According to the development planning, the overall investment of the project is RMB12 billion. The construction is expected to be completed in January 2018.


Previously reported back in 2012 with rumors of this project stemming back to 2009, it appears that this destination has long been in the works!




U.S. film giant Universal Studios is awaiting regulatory approval to build a theme park costing more than 10 billion yuan ($1.5 billion) in Beijing, a Chinese government official said on Thursday.


"Universal has filed an application to build a theme park in Beijing and the project is being screened by the government," a spokeswoman with the Beijing city government told Reuters.


The park, to be jointly owned by Universal Studios and state-owned Beijing Tourism Group, has been listed by Beijing's city government as one of its key projects for 2009, the official Shanghai Securities News quoted unnamed sources as saying.


The project is likely to be approved because the authorities are keen to launch big projects that would boost the slowing economy, the report said.
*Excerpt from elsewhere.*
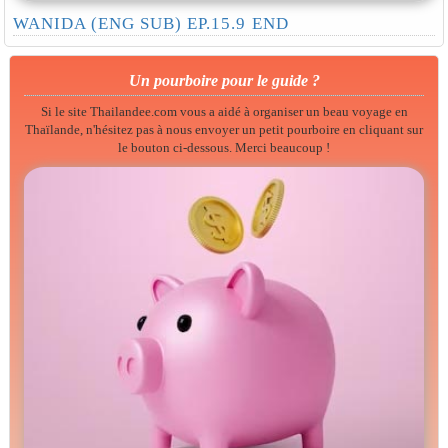
WANIDA (ENG SUB) EP.15.9 END
Un pourboire pour le guide ?
Si le site Thailandee.com vous a aidé à organiser un beau voyage en
Thaïlande, n'hésitez pas à nous envoyer un petit pourboire en cliquant sur
le bouton ci-dessous. Merci beaucoup !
But the Beijing government official played down the report saying there was no guarantee the theme park would get the green light.


An executive with Beijing Tourism, which owns Beijing Capital Tourism Co (600258.SS) and China Quanjude (Group) Co (002186.SZ), told Reuters the firm had set up a team to handle the project, but declined to elaborate. Universal Studios was not immediately available to comment.


Walt Disney Co (DIS.N) said last month that it would submit a proposal to the Chinese government to build a theme park in Shanghai. That project would cost more than $3 billion, Chinese media reports said.


Universal Studios is operated by NBC Universal, which is 80 percent owned by General Electric Co (GE.N) and 20 percent by Vivendi (VIV.PA). ($1 = 6.83 Yuan) (Reporting by Fang Yan; Editing by Jacqueline Wong)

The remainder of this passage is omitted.